# Ready Set Smile--Opinions?



## readysetsmile (Nov 14, 2011)

Hey guys,
My friends and I just began taking photos and we need a second opinion! Please view our gallery at:
Ready Set Smile | Facebook
or check us out on tumblr at Ready Set Smile

Any comments and critiques are GREATLY appreciated.
Thanks guys!


----------



## indioli (Nov 14, 2011)

No-one will click a link, you'll need to upload some pics on here if you want C&C.  There are tutorials on how to do it on here.
The quicker you do it the better, and the more C&C you'll get


----------



## mangtarn (Nov 15, 2011)

i broke the clicky linky rule and...
:thumbup:*NICE SORORITY GIRLS*:thumbup:

on second thought, they are alright... the ones at my school are better 

most of the photos are nicely done, some of them can have better composition.


----------



## Forkie (Nov 16, 2011)

I had a click too.  Some hotties there!  Although I've never quite grasped what the American high school sorority thing is all about, except that (according to a couple of choice websites I sometimes frequent...ahem) they seem to be pleasingly and acceptably promiscuous.  Which is nice.


----------



## mangtarn (Nov 16, 2011)

haha those are college sororities mate. i know a few of the 'sisters' in my school (canadian university) and they are all seemingly nice girls. they are promiscuous but only to frat guys


----------



## Forkie (Nov 16, 2011)

mangtarn said:


> haha those are college sororities mate. i know a few of the 'sisters' in my school (canadian university) and they are all seemingly nice girls. they are promiscuous but only to frat guys



But what is the actual point of fraternities/sororities?  Do they have an actual function other than a beginner's introduction to gang culture?!


----------



## Derrel (Nov 16, 2011)

Forkie said:


> mangtarn said:
> 
> 
> > haha those are college sororities mate. i know a few of the 'sisters' in my school (canadian university) and they are all seemingly nice girls. they are promiscuous but only to frat guys
> ...



They're about "doing community service", which means getting drunk at blowout frat parties, and getting layed.
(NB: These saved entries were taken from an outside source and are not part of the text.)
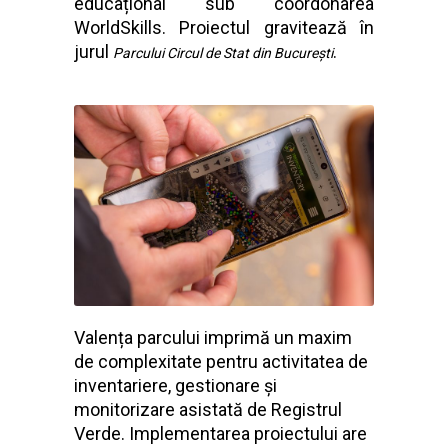
educațional sub coordonarea
WorldSkills. Proiectul gravitează în
jurul
.
Parcului Circul de Stat din București
Valența parcului imprimă un maxim
de complexitate pentru activitatea de
inventariere, gestionare și
monitorizare asistată de Registrul
Verde. Implementarea proiectului are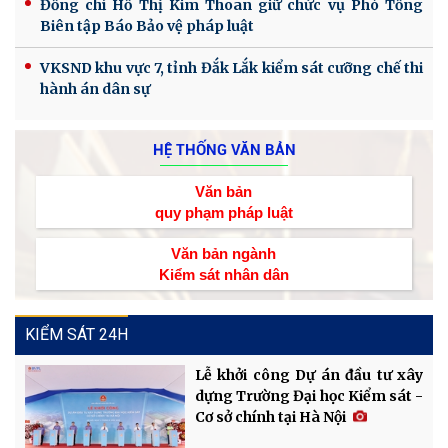
Đồng chí Hồ Thị Kim Thoan giữ chức vụ Phó Tổng
Biên tập Báo Bảo vệ pháp luật
VKSND khu vực 7, tỉnh Đắk Lắk kiểm sát cưỡng chế thi
hành án dân sự
HỆ THỐNG VĂN BẢN
Văn bản
quy phạm pháp luật
Văn bản ngành
Kiểm sát nhân dân
KIỂM SÁT 24H
Lễ khởi công Dự án đầu tư xây
dựng Trường Đại học Kiểm sát -
Cơ sở chính tại Hà Nội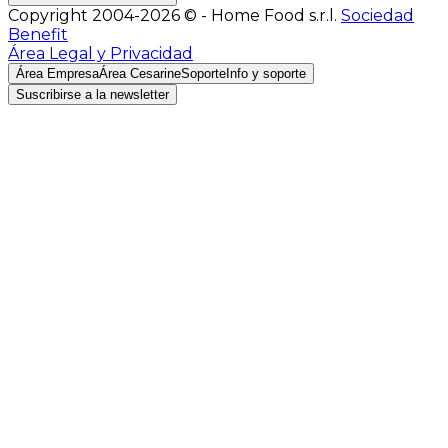
Copyright 2004-2026 © - Home Food s.r.l.
Sociedad
Benefit
Área Legal y Privacidad
Área Empresa
Área Cesarine
Soporte
Info y soporte
Suscribirse a la newsletter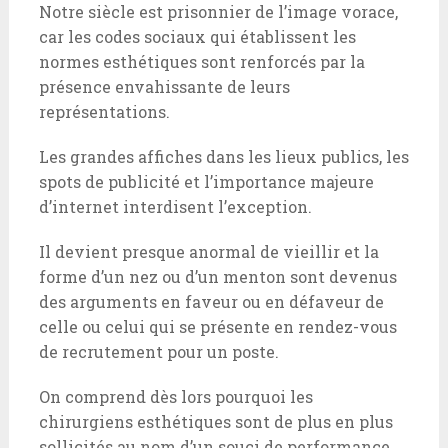
Notre siècle est prisonnier de l’image vorace,
car les codes sociaux qui établissent les
normes esthétiques sont renforcés par la
présence envahissante de leurs
représentations.
Les grandes affiches dans les lieux publics, les
spots de publicité et l’importance majeure
d’internet interdisent l’exception.
Il devient presque anormal de vieillir et la
forme d’un nez ou d’un menton sont devenus
des arguments en faveur ou en défaveur de
celle ou celui qui se présente en rendez-vous
de recrutement pour un poste.
On comprend dès lors pourquoi les
chirurgiens esthétiques sont de plus en plus
sollicités au nom d’un souci de performance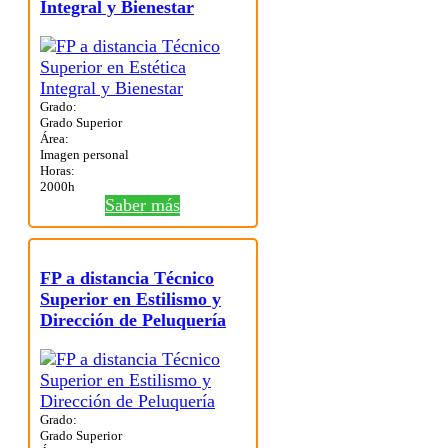
Integral y Bienestar
Grado:
Grado Superior
Área:
Imagen personal
Horas:
2000h
Saber más
FP a distancia Técnico
Superior en Estilismo y
Dirección de Peluquería
Grado:
Grado Superior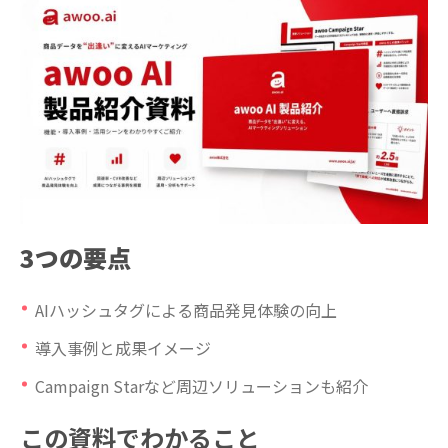
3つの要点
AIハッシュタグによる商品発見体験の向上
導入事例と成果イメージ
Campaign Starなど周辺ソリューションも紹介
この資料でわかること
Oh, and "doing community service".


----------



## jake337 (Nov 16, 2011)

Forkie said:


> mangtarn said:
> 
> 
> > haha those are college sororities mate. i know a few of the 'sisters' in my school (canadian university) and they are all seemingly nice girls. they are promiscuous but only to frat guys
> ...



Connections and networking.  


This is what Google told me....Benefits of Joining a Sorority or Fraternity


----------



## mangtarn (Nov 16, 2011)

from a current student's (me) perspective, there are definitely benefits of being a part of the greek system, such as social networking ("exchanges"-fancy name for parties, sports events) and 'community services' (most houses do require members to do a certain hours of volunteer work per semester). some houses even require their pledges to maintain a 70% average in the first year of their membership. it's a great way to get involved.
however when you gather a large number of male and female 'young adults' and add alcohol, things definitely start going sideways 

it also costs quite a bit of money, but those girls are not the ones paying


----------



## Derrel (Nov 16, 2011)

mangtarn said:


> from a current student's (me) perspective, there are definitely benefits of being a part of the greek system, such as social networking ("exchanges"-fancy name for parties, sports events) and 'community services' (most houses do require members to do a certain hours of volunteer work per semester). some houses even require their pledges to maintain a 70% average in the first year of their membership. it's a great way to get involved.
> *however when you gather a large number of male and female 'young adults' and add alcohol, things definitely start going sideways*
> 
> it also costs quite a bit of money, but those girls are not the ones paying



Diz-actly...we know what the Greek is in the Greek system...


----------